A look back at the 1996 IRA bombing in Manchester

A 1996 IRA bombing wrecked a large part of the city center and injured over 200.

ByABC News
May 23, 2017, 12:29 PM

— -- The suicide bombing that struck an Ariana Grande concert in Manchester, England, on Monday night, killing at least 22 people and injuring dozens of others, is the deadliest terrorist attack the city has experienced.

It is not the first, however; Manchester, in northern England, has a long history of living with terrorism, having faced a string of bombings from the 1970s through the mid-1990s, carried out not by Islamist attackers but by Irish nationalists.

In 1996 much of the city’s center was wrecked by a massive bomb planted by the Irish separatist group the Irish Republican Army, which was waging a campaign of attacks across the U.K. The 3,300-pound device was the largest detonated by the IRA in the U.K. and the biggest exploded bomb in the country since World War II.

PHOTO: Manchester Police Officers Vanessa Winstanley and Wendy McCormick patrol outside the destroyed Marks and Spencers building in central Manchester, England,June 18, 1996.
Manchester Police Officers Vanessa Winstanley and Wendy McCormick patrol outside the destroyed Marks and Spencers building in central Manchester, England, June 18, 1996.

On a June Saturday in 1996, two IRA members parked a large truck containing explosives on a street in the city’s main shopping district, not far from the concert arena that was attacked on Monday. Unlike jihadi terrorist groups such as ISIS and al-Qaeda, the IRA frequently provided warnings before it struck. About an hour before the 1996 Manchester bombing, “a security guard at ITV’s Granada studios ... received a phone call from a man with a ‘very calm’ Irish voice,” informing him of the coming blast, the BBC reported.

After the call, police rushed to evacuate nearly 80,000 people from the area. They found the bomb and tried to defuse it by using a robot, but it exploded before they succeeded.

PHOTO: Firemen walk amid debris at the scene of a bomb blast in central Manchester, 180 miles north of London, June 15, 1996.
Firemen walk amid debris at the scene of a bomb blast in central Manchester, 180 miles north of London, June 15, 1996.

The explosion tore apart the street and caused major damage for blocks; windows nearly half a mile away were blown out. Because of the evacuation, no one was killed, but about 220 people were injured, mostly by flying glass. The blast was estimated to have caused millions of dollars in damage.

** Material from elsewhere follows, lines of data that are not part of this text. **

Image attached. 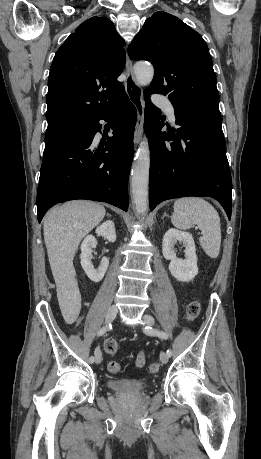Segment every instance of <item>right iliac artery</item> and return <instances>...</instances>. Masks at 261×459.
Wrapping results in <instances>:
<instances>
[{
	"instance_id": "1",
	"label": "right iliac artery",
	"mask_w": 261,
	"mask_h": 459,
	"mask_svg": "<svg viewBox=\"0 0 261 459\" xmlns=\"http://www.w3.org/2000/svg\"><path fill=\"white\" fill-rule=\"evenodd\" d=\"M111 327H112L111 324L106 325V326H103V327L98 331V336H101V335L105 334V333L109 330V328H111ZM97 349H98V348H97ZM97 349H96V350H97ZM96 350H95V353H96ZM89 361L92 363V362L94 361V357L91 356V357L89 358Z\"/></svg>"
}]
</instances>
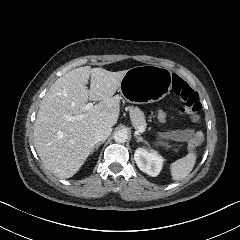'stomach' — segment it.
<instances>
[{"label":"stomach","mask_w":240,"mask_h":240,"mask_svg":"<svg viewBox=\"0 0 240 240\" xmlns=\"http://www.w3.org/2000/svg\"><path fill=\"white\" fill-rule=\"evenodd\" d=\"M171 88V73L154 65L128 69L119 86L120 94L130 103H153L163 99Z\"/></svg>","instance_id":"obj_1"}]
</instances>
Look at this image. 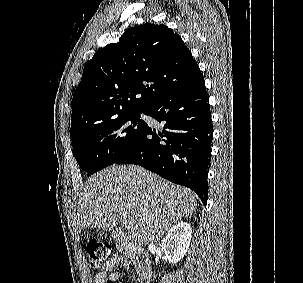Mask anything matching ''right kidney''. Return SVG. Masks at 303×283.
Wrapping results in <instances>:
<instances>
[{
    "label": "right kidney",
    "instance_id": "1",
    "mask_svg": "<svg viewBox=\"0 0 303 283\" xmlns=\"http://www.w3.org/2000/svg\"><path fill=\"white\" fill-rule=\"evenodd\" d=\"M192 229L187 222L173 226L162 241L161 248L165 257L172 264L178 263L188 251Z\"/></svg>",
    "mask_w": 303,
    "mask_h": 283
}]
</instances>
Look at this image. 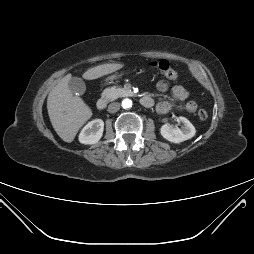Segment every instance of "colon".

The attack was just one of a series of IRA bomb attacks that hit Manchester and the surrounding area: a dual IRA bombing in the city center in 1993 injured 65 people and again prompted a mass evacuation. Another 1993 attack in the nearby town of Warrington killed two children.

The carnage on Monday was nonetheless something new for Manchester. The city’s Chief Constable Ian Hopkins told the BBC that the attack was “the most horrific incident we have ever faced.”

ISIS has claimed responsibility for the suicide bombing, and British authorities said they are still investigating whether the attacker acted alone or as part of a network. A 23-year-old man has been arrested in connection with the attack.

British security officials and politicians have described the current threat from jihadist terrorism as unprecedented, but during the IRA’s campaign of attacks in the U.K., the group killed an estimated 125 people on Great Britain and about 1,500 in Northern Ireland. In 1984 the IRA narrowly missed killing then–Prime Minister Margaret Thatcher in a bomb attack on a hotel where she was staying.

The IRA halted its attacks in 1998 after the Good Friday peace agreement was signed.

Despite the IRA bombers’ destructive intentions, many locals believe the 1996 attack proved a catalyst for a revival of the city center. The area worst hit by the bomb has become Manchester’s smartest and liveliest district after a major regeneration effort was focused on it. A large-scale renovation had already been planned, and the bomb damage significantly broadened the reconstruction’s ambitions, with the decrepit concrete buildings of the time replaced by modern shopping centers and some of the city’s most unusual architecture.